Arts

Interview

How Jeff Vespa Takes Such Intimate Celebrity Portraits

Website:
The Daily Beast

Date:
December 26, 2015

As a child, Jeff Vespa wanted to be a fine artist, but “really needed instant gratification,” as he puts it. So, he put down the paintbrushes and picked up his mother’s camera.

“I didn’t have to sit and draw for hours to get photo-realistic drawings,” he says. “Now, I could just take a picture and be done with it.”

Vespa, 45, is well-known today as the co-founder of WireImage, the largest entertainment photograph agency in the world, and as a celebrity photographer — The Daily Beast today carries a series of portraits he has taken of stars, including Sir Michael Caine and Jessica Chasten.

But Vespa’s first big project, undertaken when he was around 14, was to take photographs of his friends in the punk scene of Baltimore, where he grew up.

“I really wanted to capture that moment of time, living in it,” Vespa says. “I was the only person who was photographing them in this beautiful, artful way.”

Vespa grew up appreciating the pictures of Life magazine (and later became an editor-at-large of its online incarnation). Inspired by photographers, such as Alfred Eisenstaedt and Phil Stern, he says he likes photography that captures people in “natural moments.” Thus, there is no elaborate staging or decoration in his pictures.

Many of the images are black and white. If there is color, it’s dark or muted. Often his subjects’ profiles emerge from shadows. Vespa takes many of the pictures at film festivals, where—as he is in Toronto—he is the event’s official photographer.

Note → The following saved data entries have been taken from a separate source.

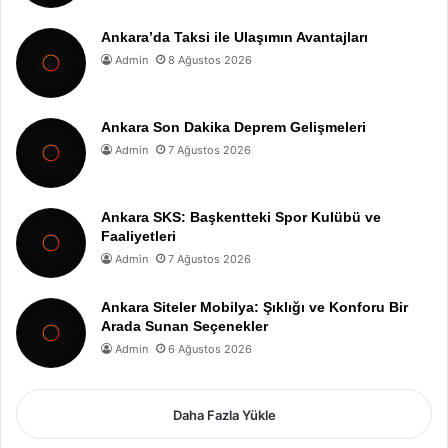
Ankara’da Taksi ile Ulaşımın Avantajları
Admin
8 Ağustos 2026
Ankara Son Dakika Deprem Gelişmeleri
Admin
7 Ağustos 2026
Ankara SKS: Başkentteki Spor Kulübü ve
Faaliyetleri
Admin
7 Ağustos 2026
Ankara Siteler Mobilya: Şıklığı ve Konforu Bir
Arada Sunan Seçenekler
Admin
6 Ağustos 2026
Daha Fazla Yükle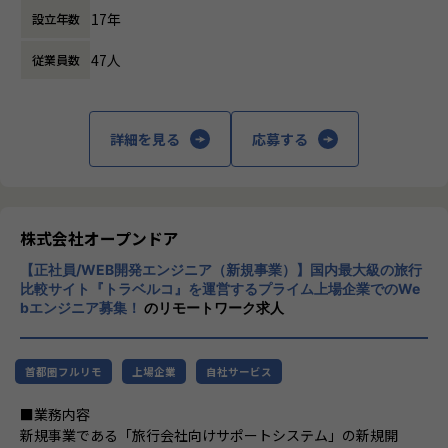
17年
設立年数
47人
従業員数
詳細を見る
応募する
株式会社オープンドア
【正社員/WEB開発エンジニア（新規事業）】国内最大級の旅行
比較サイト『トラベルコ』を運営するプライム上場企業でのWe
bエンジニア募集！
のリモートワーク求人
首都圏フルリモ
上場企業
自社サービス
■業務内容
新規事業である「旅行会社向けサポートシステム」の新規開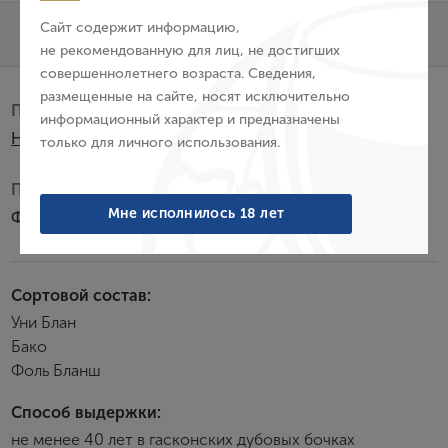
E-mail
Сайт содержит информацию,
Характеристики
О бренде
не рекомендованную для лиц, не достигших
совершеннолетнего возраста. Сведения,
Пароль
размещенные на сайте, носят исключительно
Производитель:
информационный характер и предназначены
H. Dartigalongue & Fils SAS
только для личного использования.
Войти
Подарочная упаковка:
Забыли пароль?
Мне исполнилось 18 лет
Футляр из сосны
Создание учетной записи
Сортовой состав:
Уни Блан
Имя
Бако
Фоль Бланш
E-mail
Способ выдержки:
не менее 40 лет в гасконских дубовых бочках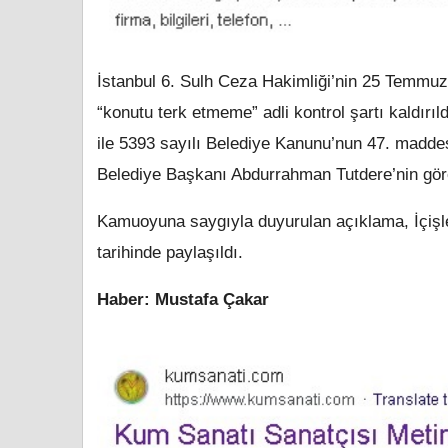
İstanbul 6. Sulh Ceza Hakimliği’nin 25 Temmuz 
“konutu terk etmeme” adli kontrol şartı kaldırı
ile 5393 sayılı Belediye Kanunu’nun 47. maddes
Belediye Başkanı Abdurrahman Tutdere’nin görev
Kamuoyuna saygıyla duyurulan açıklama, İçişl
tarihinde paylaşıldı.
Haber: Mustafa Çakar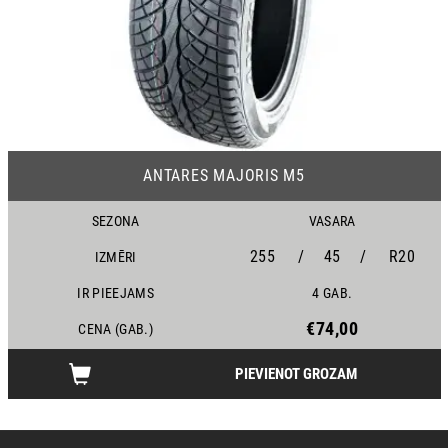
19
ANTARES MAJORIS M5
SEZONA
VASARA
255
/
45
/
R20
IZMĒRI
IR PIEEJAMS
4 GAB.
€74,00
CENA (GAB.)
PIEVIENOT GROZAM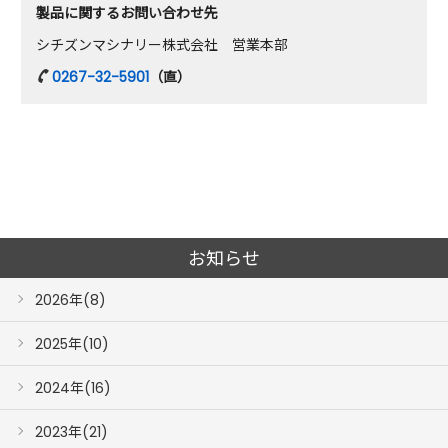
製品に関するお問い合わせ先
シチズンマシナリー株式会社 営業本部
0267-32-5901
（直）
お知らせ
2026年(8)
2025年(10)
2024年(16)
2023年(21)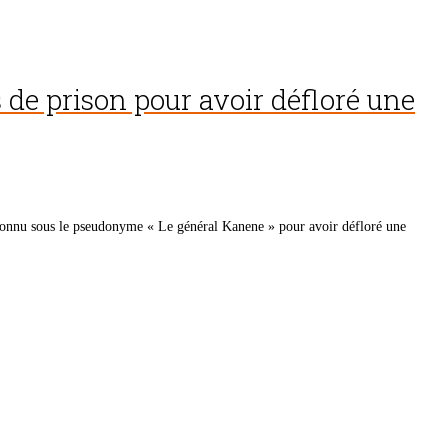
de prison pour avoir défloré une
onnu sous le pseudonyme « Le général Kanene » pour avoir défloré une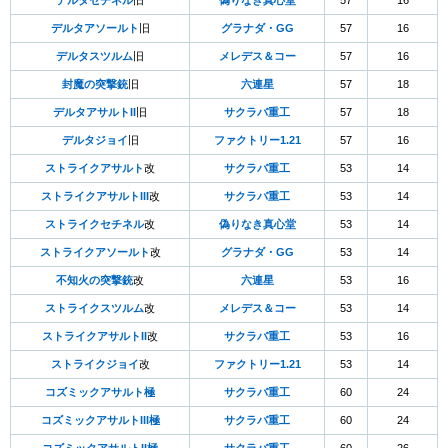
デルタセチネル
旧
偽りなき真心堂
57
16
デルタアソールト
旧
グラナダ・GG
57
16
デルタスツルム
旧
メレデス＆コー
57
16
封魔の突撃銃
旧
六連星
57
18
デルタアサルトII
旧
サクラバ重工
57
18
デルタジョイ
旧
ファクトリー1.21
57
16
ストライクアサルト
改
サクラバ重工
53
14
ストライクアサルトIII
改
サクラバ重工
53
14
ストライクセチネル
改
偽りなき真心堂
53
14
ストライクアソールト
改
グラナダ・GG
53
14
不知火の突撃銃
改
六連星
53
16
ストライクスツルム
改
メレデス＆コー
53
14
ストライクアサルトII
改
サクラバ重工
53
16
ストライクジョイ
改
ファクトリー1.21
53
14
コズミックアサルト極
サクラバ重工
60
24
コズミックアサルトIII極
サクラバ重工
60
24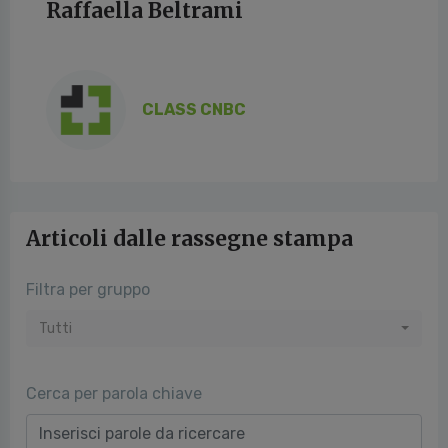
Raffaella Beltrami
CLASS CNBC
Articoli dalle rassegne stampa
Filtra per gruppo
Tutti
Cerca per parola chiave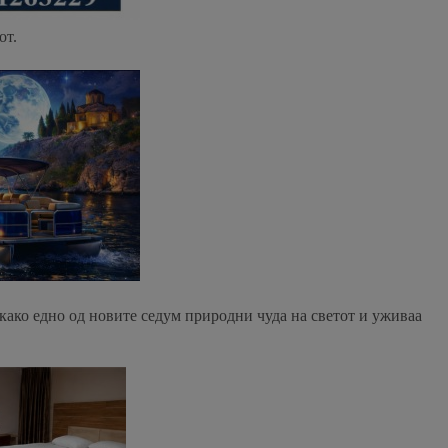
от.
 како едно од новите седум природни чуда на светот и уживаа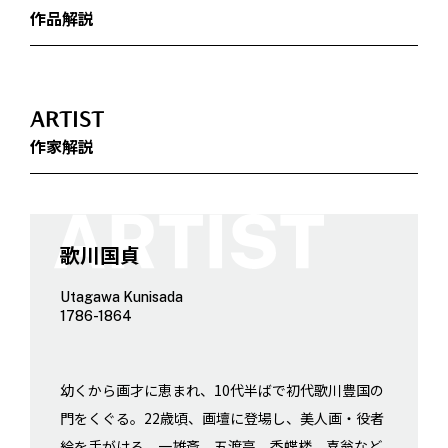
作品解説
ARTIST
作家解説
歌川国貞
Utagawa Kunisada
1786-1864
幼くから画才に恵まれ、10代半ばで初代歌川豊国の
門をくぐる。22歳頃、画壇に登場し、美人画・役者
絵を手がける。一雄斎、五渡亭、香蝶楼、喜翁など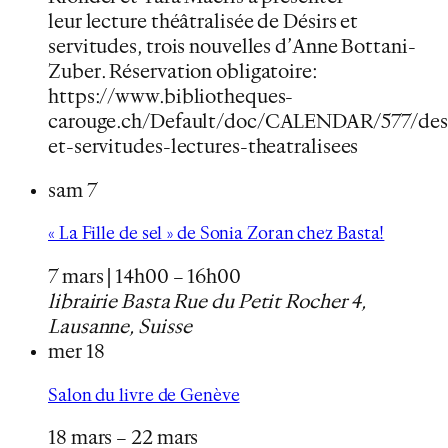
leur lecture théâtralisée de Désirs et
servitudes, trois nouvelles d’Anne Bottani-
Zuber. Réservation obligatoire:
https://www.bibliotheques-
carouge.ch/Default/doc/CALENDAR/577/desi
et-servitudes-lectures-theatralisees
sam
7
« La Fille de sel » de Sonia Zoran chez Basta!
7 mars | 14h00
–
16h00
librairie Basta
Rue du Petit Rocher 4,
Lausanne, Suisse
mer
18
Salon du livre de Genève
18 mars
–
22 mars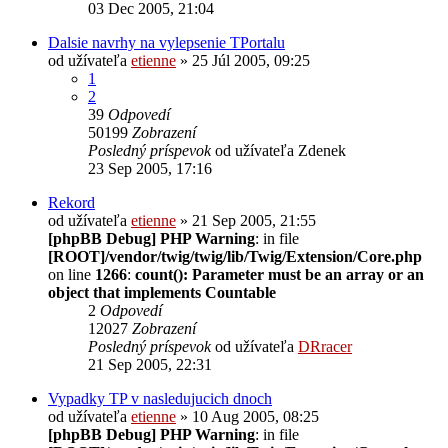
03 Dec 2005, 21:04
Dalsie navrhy na vylepsenie TPortalu
od užívateľa
etienne
» 25 Júl 2005, 09:25
1
2
39
Odpovedí
50199
Zobrazení
Posledný príspevok
od užívateľa
Zdenek
23 Sep 2005, 17:16
Rekord
od užívateľa
etienne
» 21 Sep 2005, 21:55
[phpBB Debug] PHP Warning
: in file
[ROOT]/vendor/twig/twig/lib/Twig/Extension/Core.php
on line
1266
:
count(): Parameter must be an array or an
object that implements Countable
2
Odpovedí
12027
Zobrazení
Posledný príspevok
od užívateľa
DRracer
21 Sep 2005, 22:31
Vypadky TP v nasledujucich dnoch
od užívateľa
etienne
» 10 Aug 2005, 08:25
[phpBB Debug] PHP Warning
: in file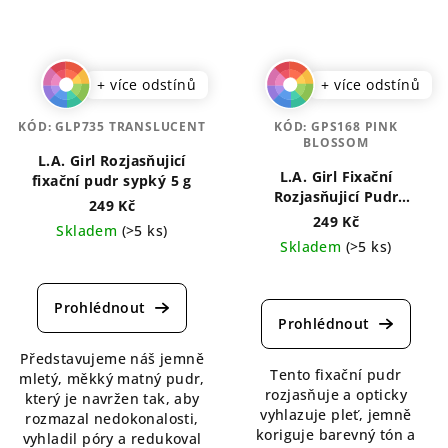
+ více odstínů
+ více odstínů
KÓD:
GLP735 TRANSLUCENT
KÓD:
GPS168 PINK
BLOSSOM
L.A. Girl Rozjasňujicí
L.A. Girl Fixační
fixační pudr sypký 5 g
Rozjasňujicí Pudr
249 Kč
Brightening Setting 8 g
249 Kč
Skladem
(>5 ks)
Skladem
(>5 ks)
Průměrné
Průměrné
hodnocení
hodnocení
produktu
produktu
je
je
5,0
Představujeme náš jemně
5,0
z
Tento fixační pudr
mletý, měkký matný pudr,
z
5
rozjasňuje a opticky
který je navržen tak, aby
5
hvězdiček.
vyhlazuje pleť, jemně
rozmazal nedokonalosti,
hvězdiček.
koriguje barevný tón a
vyhladil póry a redukoval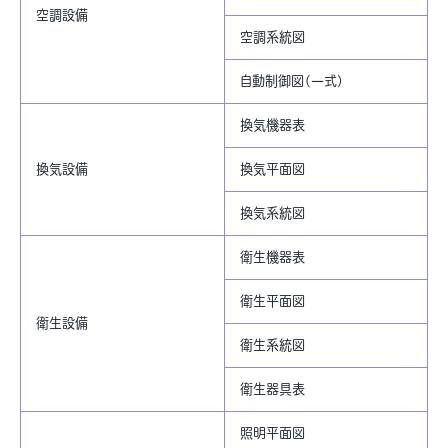
空調設備
空調系統図
自動制御図(一式)
換気機器表
換気設備
換気平面図
換気系統図
衛生機器表
衛生平面図
衛生設備
衛生系統図
衛生器具表
照明平面図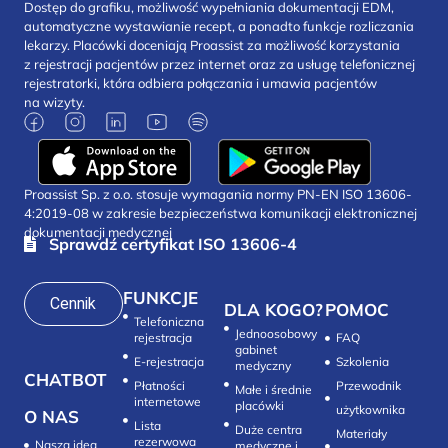
Dostęp do grafiku, możliwość wypełniania dokumentacji EDM,
automatyczne wystawianie recept, a ponadto funkcje rozliczania
lekarzy. Placówki doceniają Proassist za możliwość korzystania
z rejestracji pacjentów przez internet oraz za usługę telefonicznej
rejestratorki, która odbiera połączania i umawia pacjentów
na wizyty.
Proassist Sp. z o.o. stosuje wymagania normy PN-EN ISO 13606-
4:2019-08 w zakresie bezpieczeństwa komunikacji elektronicznej
dokumentacji medycznej
Sprawdź certyfikat ISO 13606-4
FUNKCJE
Cennik
DLA KOGO?
POMOC
Telefoniczna
Jednoosobowy
rejestracja
FAQ
gabinet
E-rejestracja
Szkolenia
medyczny
CHATBOT
Płatności
Przewodnik
Małe i średnie
internetowe
placówki
użytkownika
O NAS
Lista
Duże centra
Materiały
rezerwowa
Nasza idea
medyczne i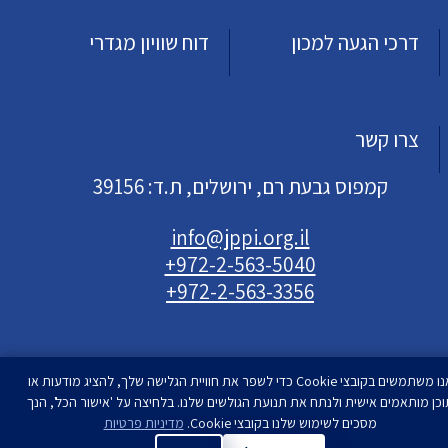
דרכי הגעה למכון
דוח שוויון מגדרי
צרו קשר
קמפוס גבעת רם, ירושלים, ת.ד: 39156
info@jppi.org.il
+972-2-563-5040
+972-2-563-3356
אנו משתמשים בקובצי Cookie כדי לשפר את חוויית הגלישה שלך, להציג מודעות או
וכן מותאמים אישית ולנתח את תנועת הגולשים שלנו. בלחיצה על 'אישור הכל', הנך
עיצוב ופיתוח
מסכים לשימוש שלנו בקובצי Cookie.
סטודיו רימון
מדיניות פרטיות
| המכון למדיניות העם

You can see many of Vespa’s images at his Instagram page, @portraits, where he posts outtakes, and behind the scenes images of Hollywood’s most famous faces.

Vespa laughs that he once photographed the actor Sir Ben Kingsley and called him Ben all day, rather than his preferred “Sir Ben” (which Vespa was clueless about).

Vespa’s favorite subject has been Tilda Swinton, because working with her “is like creating a work of art together.”

He has toured with Miley Cyrus, Tom Cruise, and the cast of Avatar and says the only celebrity he has ever had to win over was the film’s star Sam Worthington: the charm offensive wasn’t over-the-top, says Vespa, but by the end of it, the Australian actor had thawed.

Shooting Will Smith remains on his wish list, as does photographing Angelina Jolie and Brad Pitt as a couple.

Vespa is friendly with many celebrities, but says he doesn’t treat them differently than anyone else, nor does he over-direct them. He sees both the celebrities and himself as “fellow artists,” and so—in his own quiet and quick way—he takes their portraits, themselves little flashes of revelation and surprise.

The trick, Vespa says, is not to over-conceive or get the celebrity to do something outlandish. The most he asks his sitters to do is move left or right. “I know if someone asked me to do something I would think it would be lame or stupid or corny. I’d rather observe people, than direct them to do things.”